Love the people I love even more this year. Never let a day go by without telling them what they mean to me.

and that's about it. Pretty simple. I think I can accomplish those few things.

Maybe. I HAVE been eating alot of sweet potato pie lately. :/

Thursday, December 08, 2011

Goodbye


Baby Girl is gone.

I've been without her for 30 hours now. The house is quiet and....... empty somehow. Oh, she didn't do much while she was here, especially at the end. The tumor in her lung was just too big and she couldn't get around very good. she also couldn't breathe. and she looked at me like she was .....tired. she was just tired.

So, we took her to the vet yesterday morning at 9:30. Now, she has never liked riding in the car...would whine the whole time. But this time, she was quiet. I sat in the back with her and pet her head and she just rested her head on my leg...she knew where she was going.

We get to the vet, and lift her out of the car. I didn't want to carry her in..I wanted her to have her dignity about her and be able to walk one last time. To smell the different smells around her...to lay on the cold stone in front of the door.

She walked into the exam room and lay down on the floor. The vet came in and tried to give her the shot in her hind leg, but her veins were bad...blood pressure was low. So she had to move to a front leg. Maddie looked me in my eyes....straight in my eyes. Her brown eyes to my blue ones and laid her head in my hands. and she closed her eyes. I put my mouth right to her ear and told her how much we loved her and what a good girl she had always been.And I felt the life go out of her. Just like that. her head felt heavy in my hands. And I kissed her head.

Baby Girl is gone.

Monday, December 05, 2011

29 candles...er...48

Soooooooo..............

I had my birthday yesterday.

ya ya ya....I don't normally celebrate my birthdays. I HATE to, actually. It's something that I dread every year.

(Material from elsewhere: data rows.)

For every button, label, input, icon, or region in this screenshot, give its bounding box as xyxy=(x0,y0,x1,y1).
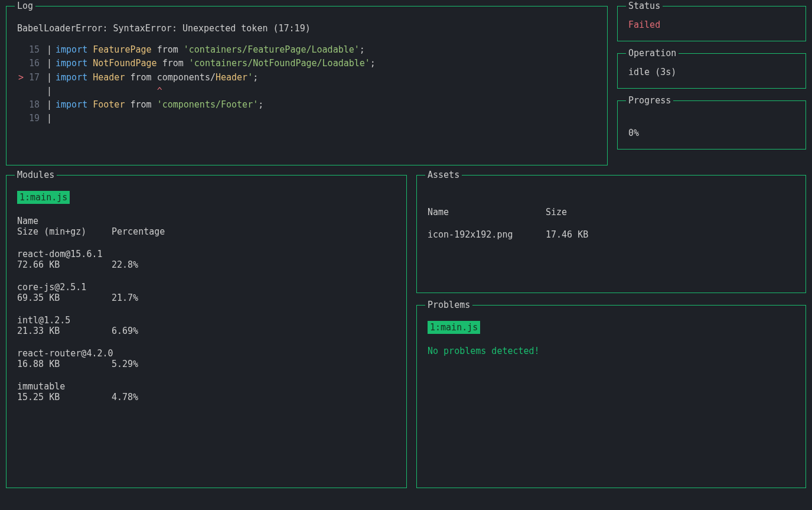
module-pct: 5.29% xyxy=(112,359,138,369)
gutter-pipe: | xyxy=(43,112,56,125)
progress-value: 0% xyxy=(628,128,795,138)
gutter-pipe: | xyxy=(43,57,56,70)
gutter-pipe: | xyxy=(43,85,56,98)
line-number: 16 xyxy=(17,57,43,70)
code-block: 15 | import FeaturePage from 'containers… xyxy=(17,43,596,126)
asset-size: 17.46 KB xyxy=(546,229,588,240)
module-size: 72.66 KB xyxy=(17,259,112,270)
assets-header-name: Name xyxy=(428,207,546,217)
module-size: 21.33 KB xyxy=(17,326,112,336)
problems-panel: Problems 1:main.js No problems detected! xyxy=(416,305,806,488)
modules-panel: Modules 1:main.js Name Size (min+gz) Per… xyxy=(6,175,407,488)
operation-title: Operation xyxy=(626,48,679,59)
code-caret-line: | ^ xyxy=(17,85,596,98)
modules-list: react-dom@15.6.1 72.66 KB22.8% core-js@2… xyxy=(17,249,396,402)
module-row: react-router@4.2.0 16.88 KB5.29% xyxy=(17,348,396,369)
module-name: react-router@4.2.0 xyxy=(17,348,396,359)
modules-header-size: Size (min+gz) xyxy=(17,226,112,237)
log-panel: Log BabelLoaderError: SyntaxError: Unexp… xyxy=(6,6,608,165)
progress-panel: Progress 0% xyxy=(617,100,806,150)
modules-header-name: Name xyxy=(17,216,396,226)
line-number: 19 xyxy=(17,112,43,125)
module-pct: 21.7% xyxy=(112,293,138,303)
gutter-pipe: | xyxy=(43,98,56,112)
module-row: core-js@2.5.1 69.35 KB21.7% xyxy=(17,282,396,303)
modules-badge[interactable]: 1:main.js xyxy=(17,191,70,204)
module-row: react-dom@15.6.1 72.66 KB22.8% xyxy=(17,249,396,270)
module-row: intl@1.2.5 21.33 KB6.69% xyxy=(17,315,396,336)
module-pct: 6.69% xyxy=(112,326,138,336)
status-column: Status Failed Operation idle (3s) Progre… xyxy=(617,6,806,165)
modules-title: Modules xyxy=(15,170,57,180)
modules-header-pct: Percentage xyxy=(112,226,165,237)
problems-title: Problems xyxy=(425,300,472,310)
module-size: 69.35 KB xyxy=(17,293,112,303)
status-title: Status xyxy=(626,1,663,11)
line-number: > 17 xyxy=(17,71,43,85)
module-name: intl@1.2.5 xyxy=(17,315,396,326)
module-row: immutable 15.25 KB4.78% xyxy=(17,381,396,402)
module-pct: 4.78% xyxy=(112,392,138,402)
assets-panel: Assets Name Size icon-192x192.png 17.46 … xyxy=(416,175,806,293)
operation-panel: Operation idle (3s) xyxy=(617,53,806,89)
module-size: 16.88 KB xyxy=(17,359,112,369)
operation-value: idle (3s) xyxy=(628,67,795,77)
asset-name: icon-192x192.png xyxy=(428,229,546,240)
code-line: 19 | xyxy=(17,112,596,125)
problems-badge[interactable]: 1:main.js xyxy=(428,321,480,334)
gutter-pipe: | xyxy=(43,43,56,57)
modules-header: Name Size (min+gz) Percentage xyxy=(17,216,396,237)
assets-header: Name Size xyxy=(428,207,795,217)
assets-title: Assets xyxy=(425,170,462,180)
code-line: 18 | import Footer from 'components/Foot… xyxy=(17,98,596,112)
module-size: 15.25 KB xyxy=(17,392,112,402)
status-panel: Status Failed xyxy=(617,6,806,41)
status-value: Failed xyxy=(628,20,795,30)
code-line: 16 | import NotFoundPage from 'container… xyxy=(17,57,596,70)
module-name: react-dom@15.6.1 xyxy=(17,249,396,259)
module-name: core-js@2.5.1 xyxy=(17,282,396,293)
module-name: immutable xyxy=(17,381,396,392)
error-marker: > xyxy=(18,72,24,83)
line-number: 18 xyxy=(17,98,43,112)
module-pct: 22.8% xyxy=(112,259,138,270)
log-error-message: BabelLoaderError: SyntaxError: Unexpecte… xyxy=(17,23,596,34)
problems-ok-message: No problems detected! xyxy=(428,346,795,356)
assets-header-size: Size xyxy=(546,207,567,217)
gutter-pipe: | xyxy=(43,71,56,85)
line-number: 15 xyxy=(17,43,43,57)
asset-row: icon-192x192.png 17.46 KB xyxy=(428,229,795,240)
code-line-error: > 17 | import Header from components/Hea… xyxy=(17,71,596,85)
code-line: 15 | import FeaturePage from 'containers… xyxy=(17,43,596,57)
progress-title: Progress xyxy=(626,95,673,106)
log-title: Log xyxy=(15,1,35,11)
error-caret-icon: ^ xyxy=(157,86,162,96)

But I've done some thinking on this subject and this is the conclusion that I've come to.

I AM going to celebrate from now on!

There was a time in my life when I thought I wouldn't make it to age 20, so to make it to age 29...cough cough...is a pretty big accomplishment! No, to be 48 is a big deal.

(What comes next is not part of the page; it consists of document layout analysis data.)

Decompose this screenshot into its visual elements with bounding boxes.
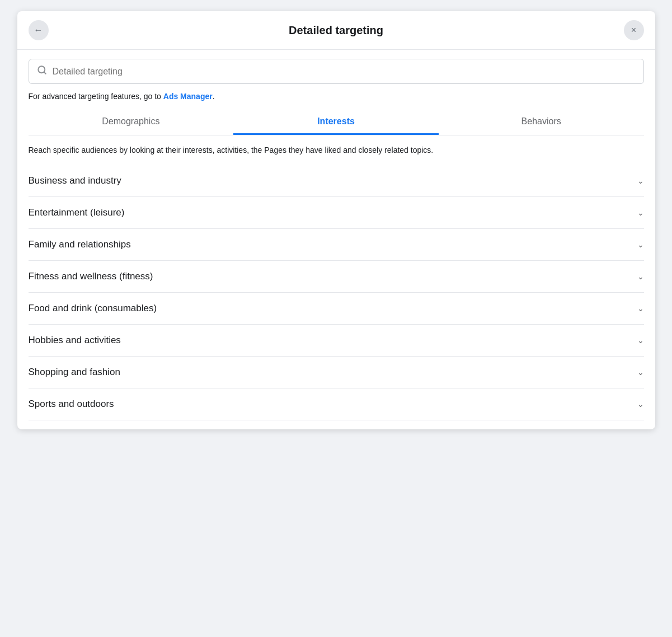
ads-manager-link[interactable]: Ads Manager xyxy=(163,92,213,101)
list-item[interactable]: Entertainment (leisure) ⌄ xyxy=(29,197,644,229)
tab-interests[interactable]: Interests xyxy=(233,110,439,135)
chevron-down-icon: ⌄ xyxy=(637,272,644,281)
tabs-container: Demographics Interests Behaviors xyxy=(29,110,644,135)
tab-demographics[interactable]: Demographics xyxy=(29,110,234,135)
back-button[interactable]: ← xyxy=(29,20,49,40)
chevron-down-icon: ⌄ xyxy=(637,240,644,249)
modal-body: For advanced targeting features, go to A… xyxy=(17,50,655,429)
chevron-down-icon: ⌄ xyxy=(637,208,644,217)
chevron-down-icon: ⌄ xyxy=(637,176,644,185)
list-item[interactable]: Fitness and wellness (fitness) ⌄ xyxy=(29,261,644,293)
list-item[interactable]: Food and drink (consumables) ⌄ xyxy=(29,293,644,325)
list-item[interactable]: Sports and outdoors ⌄ xyxy=(29,388,644,420)
search-box xyxy=(29,59,644,84)
chevron-down-icon: ⌄ xyxy=(637,304,644,313)
chevron-down-icon: ⌄ xyxy=(637,400,644,409)
modal-header: ← Detailed targeting × xyxy=(17,11,655,50)
close-button[interactable]: × xyxy=(624,20,644,40)
chevron-down-icon: ⌄ xyxy=(637,368,644,377)
list-item[interactable]: Hobbies and activities ⌄ xyxy=(29,325,644,357)
svg-line-1 xyxy=(44,72,45,73)
list-item[interactable]: Shopping and fashion ⌄ xyxy=(29,357,644,388)
chevron-down-icon: ⌄ xyxy=(637,336,644,345)
list-item[interactable]: Family and relationships ⌄ xyxy=(29,229,644,261)
modal-container: ← Detailed targeting × For advanced targ… xyxy=(17,11,655,429)
search-icon xyxy=(37,65,47,78)
modal-title: Detailed targeting xyxy=(289,24,383,37)
tab-behaviors[interactable]: Behaviors xyxy=(439,110,644,135)
category-list: Business and industry ⌄ Entertainment (l… xyxy=(29,165,644,420)
list-item[interactable]: Business and industry ⌄ xyxy=(29,165,644,197)
search-input[interactable] xyxy=(53,67,636,77)
interests-description: Reach specific audiences by looking at t… xyxy=(29,144,644,156)
ads-manager-notice: For advanced targeting features, go to A… xyxy=(29,92,644,101)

I remember being a teenager and thinking, (God! 48 is OLD as dirt!) well, it really isn't! I still feel young...I try to keep up on my appearance so I don't look like an old hag...at least not all the time!! I can still get around, I still have my health, despite some scares the past few years. so, why shouldn't I celebrate??

When my mom died, that first birthday after her death was a rough one, to say the least. Each year, it gets just a little bit easier. My mom and I didn't have the best relationship, but it was ok at the end. I could hug her and tell her that I loved her and she could do the same to me.

So from now on, I will be celebrating my birthday...and I expect to get cards and lots and lots of gifts!!! ha!

So, the husband took me away for the weekend!! It was sorta for my birthday and sorta not, but I pretended it was all about me! We went to a fund raiser for a fellow trooper with stage 4 brain cancer. Now, y'all know how much I LOVE to go to trooper functions, right? well, this one wasn't too bad. We had a really good time together and with 2 other couples. And we might actually be taking ballroom dancing lessons because of this! Crazy, I know!

So then we stayed in a sweet hotel and the next day did some Christmas shopping at a big huge mall. It was fun having him all to myself and we laughed and had a great time together. Nice, huh? :)))

So, in a couple years, when I turn the big FIVE OH, I want to have a HUGE blowout Blogger party!!! Wouldn't it be a blast to all get together in a central location and party our butts off? Can I get an AMEN?????!